June 5, 2019

When opera on TV was about more than just soap

BENJAMIN BRITTEN CONDUCTING HIS MADE-FOR-TV OPERA, OWEN WINGRAVE (BBC)



PART 1 OF 4

One of the great pleasures I find in studying classic television is the era of staged drama—live and taped performances of plays, musicals, and opera. The nature of the television studio and its confined space, as opposed to the large-scale movie stage, requires innovative direction; the ability to create imaginative set design and utilize camera angles and close-ups allows a freedom not found in a theater or opera house. Of all these various forms of television drama, I find television opera to be the most interesting. It's a relatively brief period of time, covering less than two decades, but it illustrates a type of high culture that had once shown great promise, but has long since disappeared from television. 
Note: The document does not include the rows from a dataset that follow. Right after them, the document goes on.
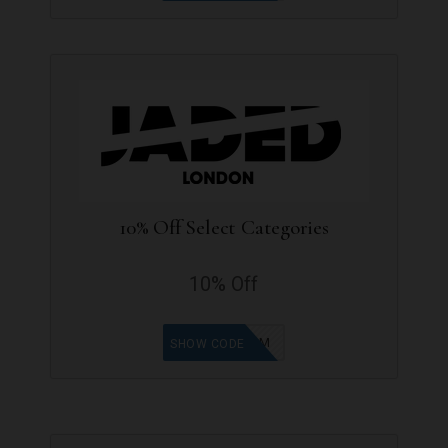
10% Off Select Categories
10% Off
SB-NK459M
SHOW CODE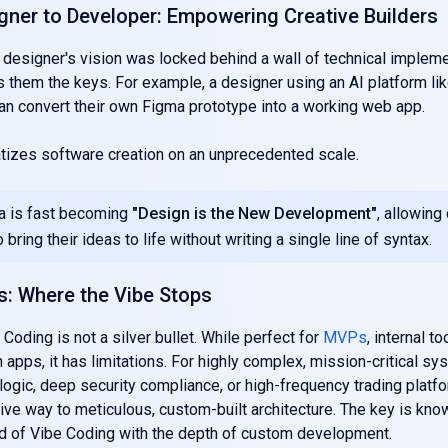
gner to Developer: Empowering Creative Builders
 a designer's vision was locked behind a wall of technical implem
 them the keys. For example, a designer using an AI platform li
an convert their own Figma prototype into a working web app.
tizes software creation on an unprecedented scale.
a is fast becoming
"Design is the New Development"
, allowing
 bring their ideas to life without writing a single line of syntax.
s: Where the Vibe Stops
 Coding is not a silver bullet. While perfect for
MVPs
, internal to
 apps, it has limitations. For highly complex, mission-critical sy
logic, deep security compliance, or high-frequency trading platf
ve way to meticulous, custom-built architecture. The key is kno
ed of Vibe Coding with the depth of custom development.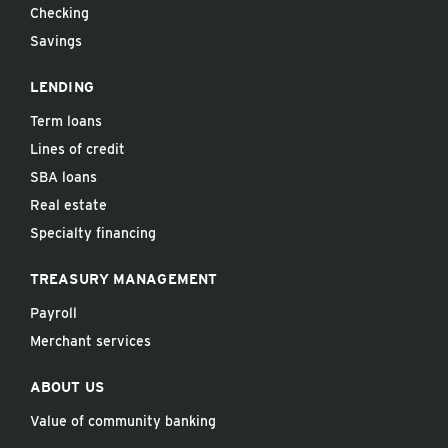
Checking
Savings
LENDING
Term loans
Lines of credit
SBA loans
Real estate
Specialty financing
TREASURY MANAGEMENT
Payroll
Merchant services
ABOUT US
Value of community banking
I'm dedicating this month to a four-part look at the history of television opera: an overview of opera specifically designed for TV; a look at NBC's bold effort to provide opera on a regular basis; the story of the most famous of all TV operas, one that became television's first Christmas tradition; and the state of opera on television today. We'll begin with Jennifer Barnes's definitive study of opera commissioned for television.

Believe it or not, there was a time when it was thought that television could play an important part in the creation of a new and revolutionary art form. It was called the opera.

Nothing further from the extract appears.